The Chancellor's Visit
On Tuesday March 18, a German chancellor addressed Israel's Knesset for the first time in the German language. Angela Merkel began and ended her speech in Hebrew and received a standing ovation for remarks in which she pledged that her country would always stand by Israel's side. With her historic speech, Merkel further advanced the close relationship that Germany has with Israel. A Haaretz editorial the following day called Germany "Israel's best friend in Europe, and perhaps even in the world, excepting the United States." And writing in the same edition of Haaretz, Tom Segev noted that even United States politicians have never equated a threat to Israel as a threat to their own country—as Merkel did on this trip, her third in the last two years.
Merkel arrived in Israel with a large delegation that included prominent German businessmen, members of parliament, and eight senior cabinet ministers.
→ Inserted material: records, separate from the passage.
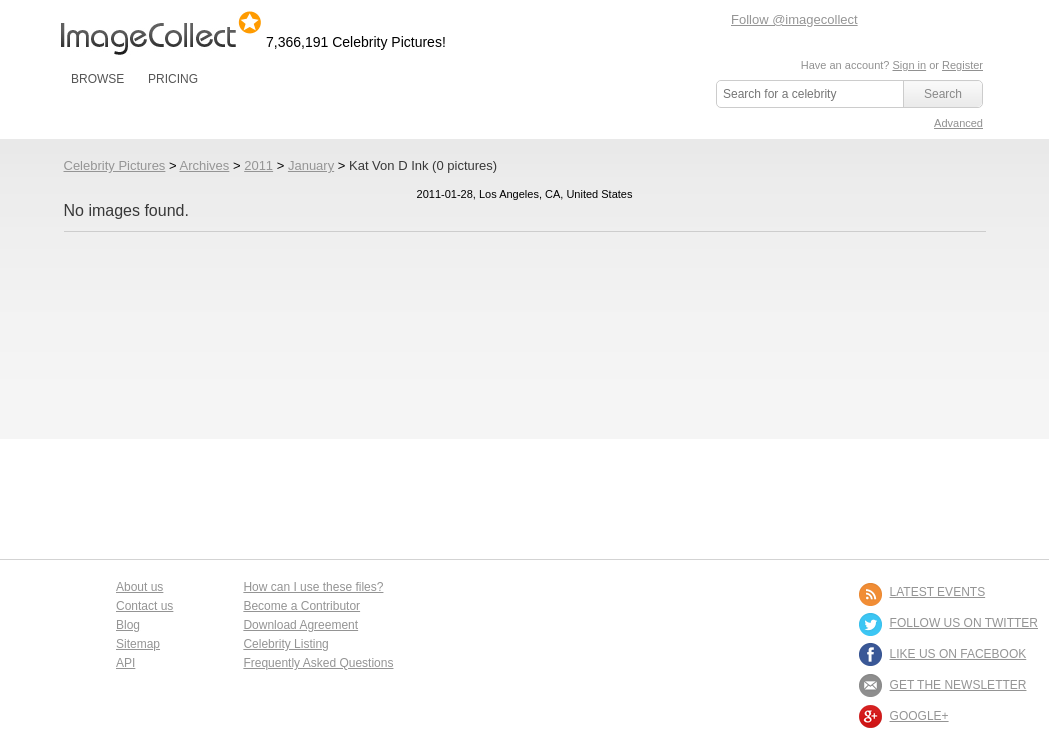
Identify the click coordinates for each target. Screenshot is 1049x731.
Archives (204, 165)
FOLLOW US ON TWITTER (964, 623)
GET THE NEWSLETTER (958, 685)
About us (139, 587)
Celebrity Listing (285, 644)
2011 (258, 165)
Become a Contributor (301, 606)
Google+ (919, 716)
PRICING (173, 79)
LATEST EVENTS (938, 592)
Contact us (144, 606)
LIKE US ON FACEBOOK (958, 654)
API (125, 663)
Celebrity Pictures (115, 165)
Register (962, 65)
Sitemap (138, 644)
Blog (128, 625)
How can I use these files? (313, 587)
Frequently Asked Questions (318, 663)
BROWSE (97, 79)
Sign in (909, 65)
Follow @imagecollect (794, 19)
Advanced (958, 123)
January (311, 165)
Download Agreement (300, 625)
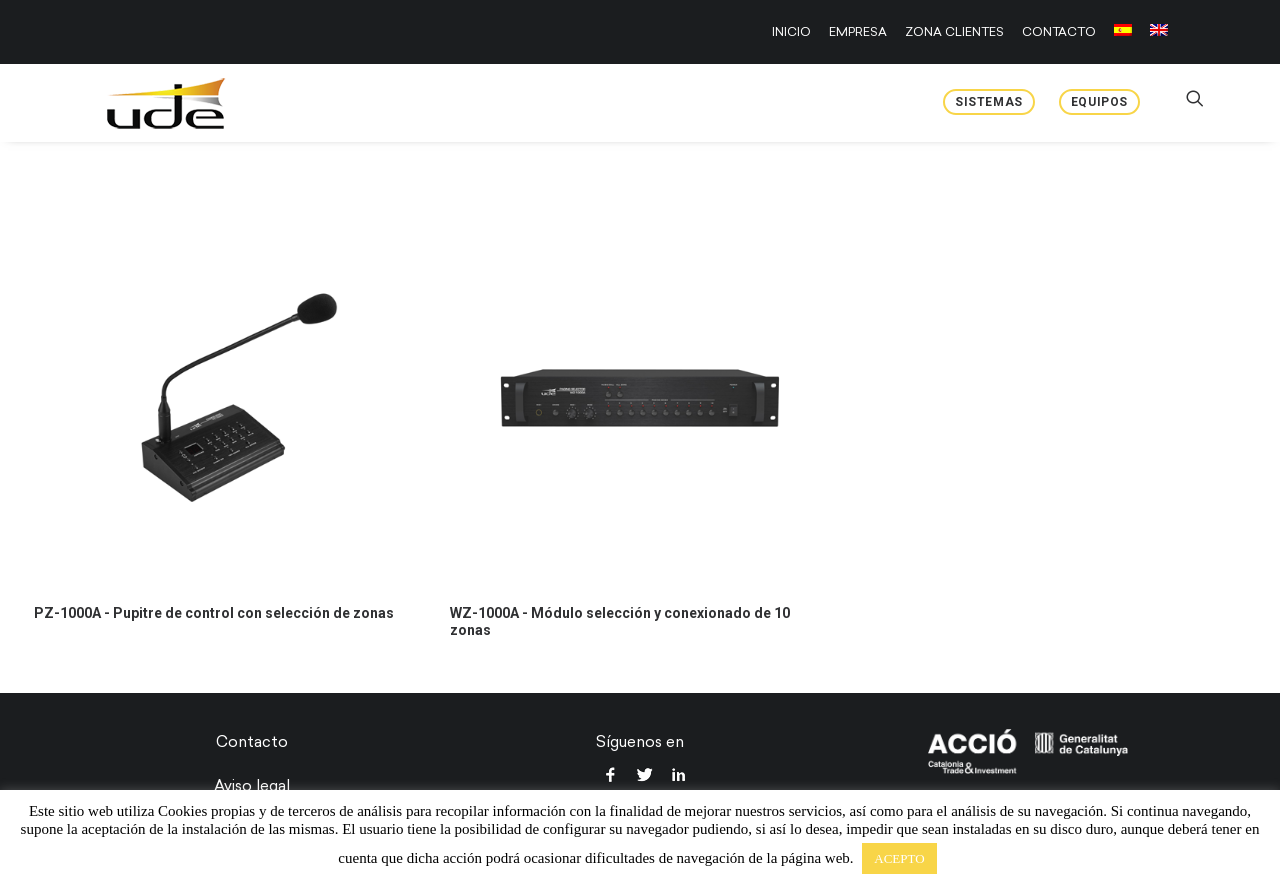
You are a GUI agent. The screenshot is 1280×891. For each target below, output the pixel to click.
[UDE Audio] (139, 103)
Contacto (252, 742)
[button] (224, 397)
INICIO (791, 32)
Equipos (1099, 102)
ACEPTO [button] (899, 858)
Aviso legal (252, 786)
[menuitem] (795, 32)
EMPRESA (858, 32)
These ministers participated in a join cabinet session with Israel's government. Previously, Germany had held joint government session with just two countries, France and Poland, and no foreign government has held a session in Jerusalem since the British Mandate.
The Israeli reaction to Merkel was not completely rosy. Several Knesset Members boycotted Merkel's address, citing the need to be vigilant about the sensitivities of Holocaust survivors (one of these MK's, Limor Livnat, said that "if even one survivor is living, German should not be allowed" in the Knesset). And in Tom Segev's opinion piece, he criticized Merkel for "her unrestrained support for Israeli policy," which, according to Segev, overlooks Israel's harsh treatment of the Palestinians. [Segev offered an intriguing explanation for Merkel's particular enthusiasm for Israel. He noted that Merkel hails from East Germany and that she thus grew up thinking that the Holocaust was the responsibility of West Germany alone. Only after German reunification in 1990 did Merkel discover that the blame lay equally on all Germans, and according to Segev, it is therefore the passion of a convert that drives Merkel's support for Israel.]
The overall tenor of Merkel's visit, however, was to make quite public Israel's exceptional relationship with Germany. The stigma against Germany and German products is almost completely gone in contemporary Israel. The vast majority of Israelis see nothing wrong in buying German products. Indeed, when I had to buy a new oven a few years ago I chose one made by the German company Bosch. But interestingly enough, the appliance salesman, before showing me the various ovens he had for sale, asked me if I would be willing to consider products from Germany. I answered in the affirmative because the Germany of today is a true friend of the State of Israel. The fact that the oven I bought is of excellent quality (Sarah's black humor: "at least we know it works") and was at a good price obviously also had a lot to do with my purchase.
Buying German products is not seen by Israelis as minimizing the Holocaust. The Holocaust is remembered and commemorated both by Germans and by Israelis, but Israel's economic, cultural, and political needs make cooperation between the two countries imperative. For example, it is precisely Germany (more than the United States) that takes Iran's growing nuclear threat with the seriousness that Israel feels it deserves. Chancellor Merkel was at pains to specifically remind the Knesset that Germany has not forgotten its responsibility for the Holocaust, but Israelis could not help but be captivated by her remarks, especially when she said: "For me, as a German chancellor, Israel's security is nonnegotiable."